Tuesday 27 February 2018

Overkilll at OXFAM et al

Although he was speaking in another context the Chief Rabbi, in this morning's Radio 4 "Thought for the Day" made a point very pertinent to the sanctimonious indignation presently surrounding the flaws in the behaviour of some of the operatives in OXFAM and other aid agencies.

 His point was  that many if not most of the heroes of the Bible were flawed characters. Among others he cites Jacob, who deceived his father, and King David, who was an adulterer.

Yet the present indignation seems to expect every single one of those engaged in what has sadly developed into the "aid industry" to live a life of  Simon purity. Some 7 000 former supporters of OXFAM have expressed their indignation by cancelling their subscriptions.

I have been an OXFAM  donor for decades and have no intention whatsoever of cancelling my standing order.

I do worry, however, that this bad publicity may bounce OXFAM and other aid agencies into an over-reaction.  I contribute to finance humanitarian aid in tragic circumstances and, equally, to establish sustainable long-term development projects; not to finance  over-intrusive inspection regimes which are unwilling to take anything on trust. 

I was a teacher for 50 years from 1959 and know full well that all inspection regimes and oversight come a cost. During my own career I  estimate that 95% of my time and energy went into educating my pupils, and, I hope, occasionally inspiring some.   I get the impression that today’s teachers spend a good half of their time and energy proving to OFSTED that they’ve done what they are dedicated to doing: - teaching and inspiring the young..   I should not like the present embarrassment to similarly distract OXFAM and other aid agencies from  their  true purposes.

OXFAM has some 5 000 workers in the field world-wide and so the number of reported incidents affects only a small  percentage of them.  Yes, there must be safeguards, but an over-reaction will mean that not only will OXFAM's  true purpose be hampered by the loss of the donations of the 7000 , but also some of the usefulness of the subscriptions of those of us who remain loyal and committed to its  purposes if too much is diverted to ensuring that absolutely everyone involved in their operations is squeaky-clean.


  1. OXFAM has some 5 000 workers in the field world-wide and so the number of reported incidents affects only a small percentage of them

    Right, but how many unreported incidents are there? How we will ever know, if there isn't some kind of investigation?

    Your attitude is precisely what got us to the situation where numerous sports coaches and teachers were able to rape their young charges, because people simply took it on trust that they were doing what they claimed to be doing.

    Personally, I stopped donating to Oxfam when it became clear it was not a charity at all but an anti-capitalist campaign group that just happened to distribute some food as a sideline.

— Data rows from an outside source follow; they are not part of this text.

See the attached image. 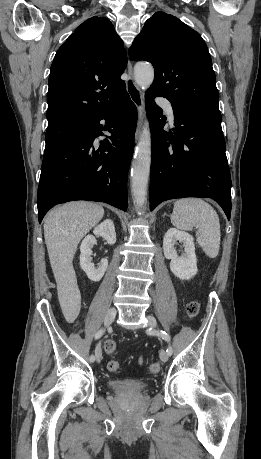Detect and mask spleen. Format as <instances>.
<instances>
[{
  "label": "spleen",
  "instance_id": "3e777b00",
  "mask_svg": "<svg viewBox=\"0 0 261 459\" xmlns=\"http://www.w3.org/2000/svg\"><path fill=\"white\" fill-rule=\"evenodd\" d=\"M171 223L180 230L197 228L196 239L209 258H216L220 248V223L214 208L200 198H182L174 203Z\"/></svg>",
  "mask_w": 261,
  "mask_h": 459
}]
</instances>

    1. Sorry it's taken so long to respond, but I've been "off line" for a while - something to do with a fault in my router.

      Your comment that bad things happened becasue people took [other people] on trust misunderstands my point. I'm not arguing that there there should be no checking of appointments, no supervision and no investigations: just that there needs to be balance.

      For example, I once had three separate but current CRB-checked certificates - one for a school where I did some temporary work, one for the Scouts, where my only contact with the young was to supervise the chocolate foundation once a year on the Beavers' Fun Day, and one for the church where I sang in the choir because that made me an "authoritative figure," though I don't remember many, even any, children attending the church.

      Each certificate cost the organisation concerned £60 I believe. I do not want to much of my continued contribution to OXFAM to be wasted in this way. As I said: avoid "overkill."

      Re your final point, yes that's a very good reason why the right wing press are salivating over Oxfam's and other good causes' discomfort. But it makes sense to do it: see

      Hélder Câmara

      “When I give food to the poor, they call me a saint. When I ask why the poor have no food, they call me a communist.”

  2. There definitely seems to be an agenda from the right-wing press concerning sexual harassment. The view seems to be that this mainly concerns the BBC (Bolsheviks, wasting taxpayers' money), Hollywood (left-wing luvvies) and charity organisations (foreign aid being another obvious waste of taxpayers' money).

    1. I find the attacks on the foreign aid budget deeply shaming. This is one area (like public broadcasting) where we do have a very good international reputation, and the right wing, allegedly so proud of our reputation, can't wait to ruin it.